Web scraping using WWW::Mechanize(Perl) and BeautifulSoup(Python)
Corpora are the indispensable parts of the research in different levels of natural language processing. Undoubtedly Web is the best resource that may help us constructing our corpus. This repository includes a simple scraper for scraping any desired content from a search engine (here, Google).
The idea is simple:
-
We do the query in Google of what we are looking for, we grab the result links (for how many pages that we want).
-
Then we scrap again the content of the pages that contain what we're looking for via the provided links in the previous step.
-
Just a little manipulation and cleaning would be the last step of having some text to append to our corpus.
Step 1: WWW::Mechanize
WWW::Mechanize is a Perl module that provides the tools to get access to the sites and to get their content. What makes Mechanize, or Mech in short, so useful is the features that it has, including all HTTP methods, High-level hyperlink and HTML form support, SSL support, automatic cookies, custom HTTP headers, proxies and etc.
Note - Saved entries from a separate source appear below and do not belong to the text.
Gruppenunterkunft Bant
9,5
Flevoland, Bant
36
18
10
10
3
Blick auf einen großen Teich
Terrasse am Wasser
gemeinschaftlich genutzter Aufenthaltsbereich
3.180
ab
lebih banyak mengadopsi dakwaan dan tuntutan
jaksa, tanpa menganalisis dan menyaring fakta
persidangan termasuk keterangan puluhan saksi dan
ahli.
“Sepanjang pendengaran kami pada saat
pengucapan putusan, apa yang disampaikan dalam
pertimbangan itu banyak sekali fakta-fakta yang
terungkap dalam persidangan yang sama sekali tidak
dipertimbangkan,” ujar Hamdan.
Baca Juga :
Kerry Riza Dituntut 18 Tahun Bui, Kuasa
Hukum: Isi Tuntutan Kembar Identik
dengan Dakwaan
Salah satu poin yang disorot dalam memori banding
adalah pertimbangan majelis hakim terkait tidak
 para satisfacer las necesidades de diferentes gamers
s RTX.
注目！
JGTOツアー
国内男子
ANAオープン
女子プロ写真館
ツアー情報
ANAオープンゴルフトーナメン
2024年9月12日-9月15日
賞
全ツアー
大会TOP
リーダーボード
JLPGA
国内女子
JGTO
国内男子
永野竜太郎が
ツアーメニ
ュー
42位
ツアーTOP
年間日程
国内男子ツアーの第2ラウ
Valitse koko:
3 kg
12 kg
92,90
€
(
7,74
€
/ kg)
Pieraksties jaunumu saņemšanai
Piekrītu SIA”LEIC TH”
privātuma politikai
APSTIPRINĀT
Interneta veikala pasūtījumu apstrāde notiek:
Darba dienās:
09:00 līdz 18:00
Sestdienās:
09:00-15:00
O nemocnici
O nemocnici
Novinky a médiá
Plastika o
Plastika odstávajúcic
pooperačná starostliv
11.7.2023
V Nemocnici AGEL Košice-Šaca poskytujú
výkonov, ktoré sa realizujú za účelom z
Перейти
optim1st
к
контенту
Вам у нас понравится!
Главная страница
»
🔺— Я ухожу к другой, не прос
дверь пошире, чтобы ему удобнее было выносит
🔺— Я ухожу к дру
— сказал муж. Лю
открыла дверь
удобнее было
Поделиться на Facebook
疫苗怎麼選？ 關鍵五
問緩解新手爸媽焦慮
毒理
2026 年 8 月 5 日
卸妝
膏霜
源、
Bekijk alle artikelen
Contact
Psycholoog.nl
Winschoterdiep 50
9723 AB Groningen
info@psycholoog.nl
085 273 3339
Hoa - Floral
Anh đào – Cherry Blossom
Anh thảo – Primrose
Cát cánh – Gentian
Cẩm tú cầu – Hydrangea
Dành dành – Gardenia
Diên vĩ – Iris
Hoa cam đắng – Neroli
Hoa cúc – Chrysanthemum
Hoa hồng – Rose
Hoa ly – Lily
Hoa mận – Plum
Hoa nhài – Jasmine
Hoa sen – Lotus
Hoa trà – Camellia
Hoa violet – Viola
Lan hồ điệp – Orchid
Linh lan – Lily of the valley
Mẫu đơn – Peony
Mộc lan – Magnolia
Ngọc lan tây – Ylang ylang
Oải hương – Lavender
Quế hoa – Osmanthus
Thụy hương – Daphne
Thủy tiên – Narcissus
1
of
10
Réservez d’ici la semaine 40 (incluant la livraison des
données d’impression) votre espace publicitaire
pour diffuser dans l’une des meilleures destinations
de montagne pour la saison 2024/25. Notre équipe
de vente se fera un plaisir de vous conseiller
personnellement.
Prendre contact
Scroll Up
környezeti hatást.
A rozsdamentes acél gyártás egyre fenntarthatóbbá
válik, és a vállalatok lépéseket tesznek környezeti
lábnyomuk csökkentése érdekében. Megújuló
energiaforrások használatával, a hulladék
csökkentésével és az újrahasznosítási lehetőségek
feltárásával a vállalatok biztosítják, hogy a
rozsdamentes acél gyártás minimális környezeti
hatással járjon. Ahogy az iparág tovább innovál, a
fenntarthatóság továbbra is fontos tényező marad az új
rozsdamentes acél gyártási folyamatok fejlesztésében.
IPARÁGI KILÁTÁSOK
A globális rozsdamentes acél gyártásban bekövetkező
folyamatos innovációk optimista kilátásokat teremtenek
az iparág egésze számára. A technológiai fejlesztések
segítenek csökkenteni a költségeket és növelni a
The reason that I've not integrated this step with the step 2 is due to the size of the processing. I personally have created an enormous corpus using this technique, so I've prefered to save the output in each step, in order not to repeat the same tasks in the case of having an unpredicted error (that you would see later one).
Step 2: Scrape content of the links
The python script gets the directoy of the links gathered in the first step and saves the scraped content of each one.